- [Exercise description] Please count how many lines below contain the word "Louer" and give nothing but that figure.
Supplied material below:
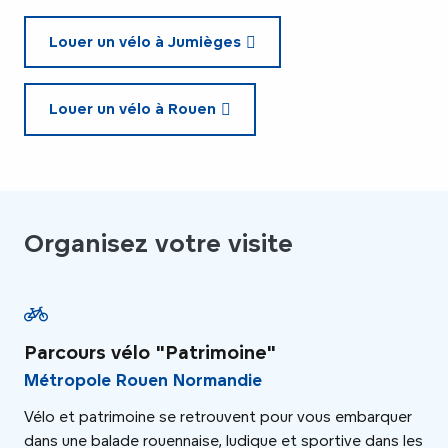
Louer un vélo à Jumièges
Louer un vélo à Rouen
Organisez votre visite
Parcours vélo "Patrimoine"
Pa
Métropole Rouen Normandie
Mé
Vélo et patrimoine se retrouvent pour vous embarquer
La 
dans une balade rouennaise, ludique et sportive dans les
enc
End of Supplied material.
Supplied material below:
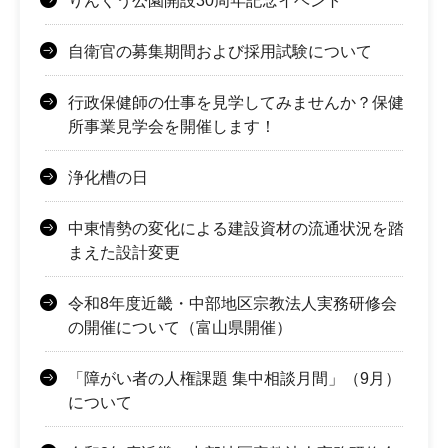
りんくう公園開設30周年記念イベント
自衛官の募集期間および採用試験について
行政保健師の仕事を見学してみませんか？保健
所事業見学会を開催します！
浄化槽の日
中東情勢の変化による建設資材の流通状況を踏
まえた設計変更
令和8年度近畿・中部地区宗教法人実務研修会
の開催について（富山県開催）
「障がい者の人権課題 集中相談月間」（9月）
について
End of Supplied material.
- [Finished exercise] 2